**TASK INSTRUCTIONS:**
In the records below, find the line with "founder, and editor", then copy each line exactly until you have copied the line with "Home Improvement". Leave any picture out.
══ THE RECORDS ══
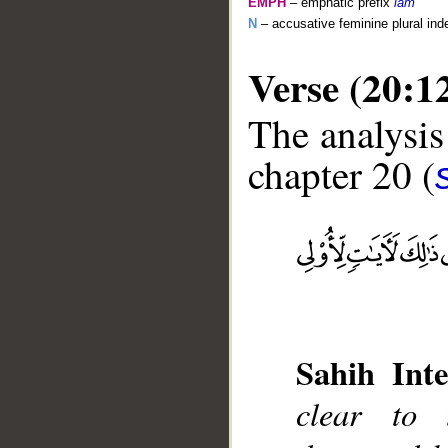
EMPH
– emphatic prefix
lām
N
– accusative feminine plural inde
Verse (20:1
The analysis
chapter 20 (
__
Sahih Inte
clear to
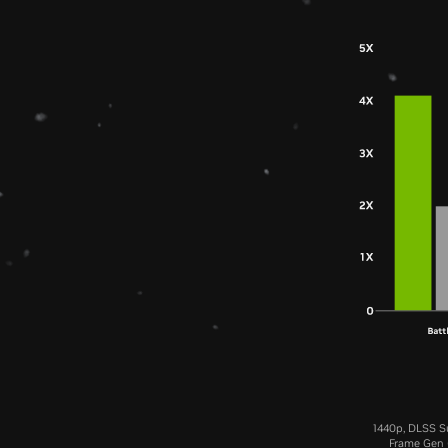
1440p, DLSS Su
Frame Gen (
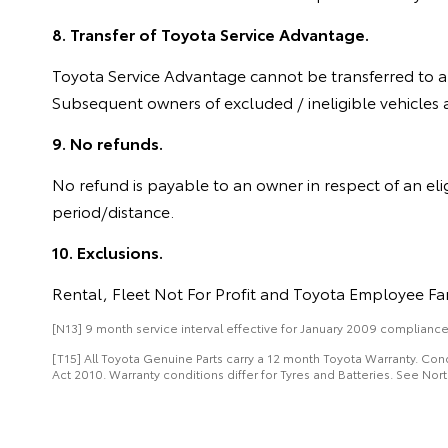
8. Transfer of Toyota Service Advantage.
Toyota Service Advantage cannot be transferred to an
Subsequent owners of excluded / ineligible vehicles a
9. No refunds.
No refund is payable to an owner in respect of an eli
period/distance.
10. Exclusions.
Rental, Fleet Not For Profit and Toyota Employee Fam
[N13] 9 month service interval effective for January 2009 compliance p
[T15] All Toyota Genuine Parts carry a 12 month Toyota Warranty. Co
Act 2010. Warranty conditions differ for Tyres and Batteries. See Nort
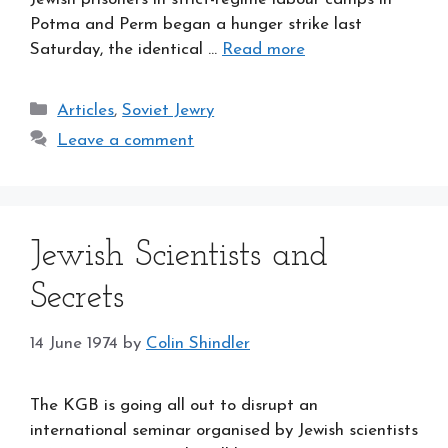
Potma and Perm began a hunger strike last
Saturday, the identical …
Read more
Categories
Articles
,
Soviet Jewry
Leave a comment
Jewish Scientists and
Secrets
14 June 1974
by
Colin Shindler
The KGB is going all out to disrupt an
international seminar organised by Jewish scientists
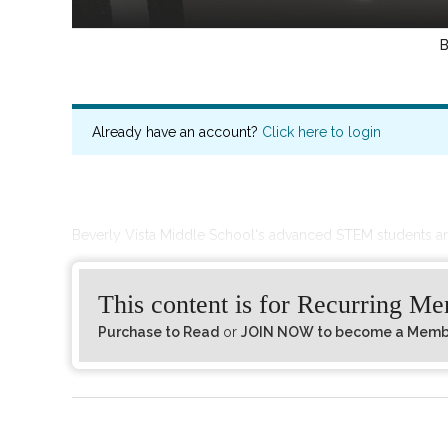
Already have an account?
Click here to login
Beverly Vista Middle School‘s advanced STEM students a
This content is for Recurring M
Purchase to Read
or
JOIN NOW to become a Member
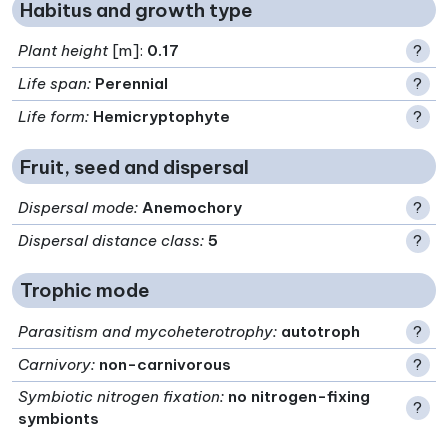
Habitus and growth type
Plant height
[m]:
0.17
?
Life span
:
Perennial
?
Life form
:
Hemicryptophyte
?
Fruit, seed and dispersal
Dispersal mode
:
Anemochory
?
Dispersal distance class
:
5
?
Trophic mode
Parasitism and mycoheterotrophy
:
autotroph
?
Carnivory
:
non-carnivorous
?
Symbiotic nitrogen fixation
:
no nitrogen-fixing
?
symbionts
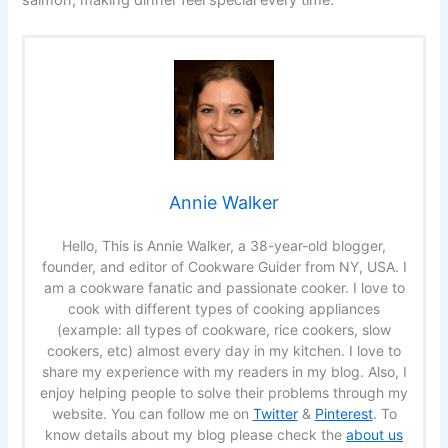
salmon, making dinner feel special every time.
Annie Walker
Hello, This is Annie Walker, a 38-year-old blogger,
founder, and editor of Cookware Guider from NY, USA. I
am a cookware fanatic and passionate cooker. I love to
cook with different types of cooking appliances
(example: all types of cookware, rice cookers, slow
cookers, etc) almost every day in my kitchen. I love to
share my experience with my readers in my blog. Also, I
enjoy helping people to solve their problems through my
website. You can follow me on
Twitter
&
Pinterest
. To
know details about my blog please check the
about us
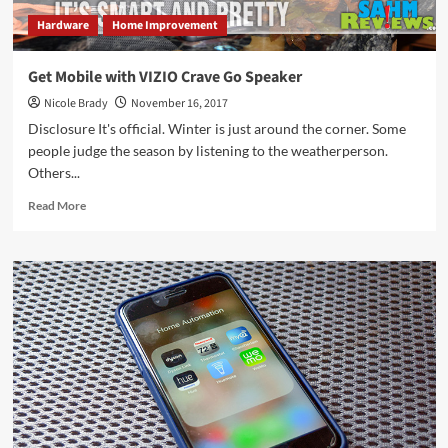
Hardware
Home Improvement
Get Mobile with VIZIO Crave Go Speaker
Nicole Brady
November 16, 2017
Disclosure It's official. Winter is just around the corner. Some
people judge the season by listening to the weatherperson.
Others...
Read
Read More
more
about
Get
Mobile
with
VIZIO
Crave
Go
Speaker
═══
**ANSWER AREA:**
founder, and editor of Cookware Guider from NY, USA. I
am a cookware fanatic and passionate cooker. I love to
cook with different types of cooking appliances
(example: all types of cookware, rice cookers, slow
cookers, etc) almost every day in my kitchen. I love to
share my experience with my readers in my blog. Also, I
enjoy helping people to solve their problems through my
website. You can follow me on
Twitter
&
Pinterest
. To
know details about my blog please check the
about us
Hardware
Home Improvement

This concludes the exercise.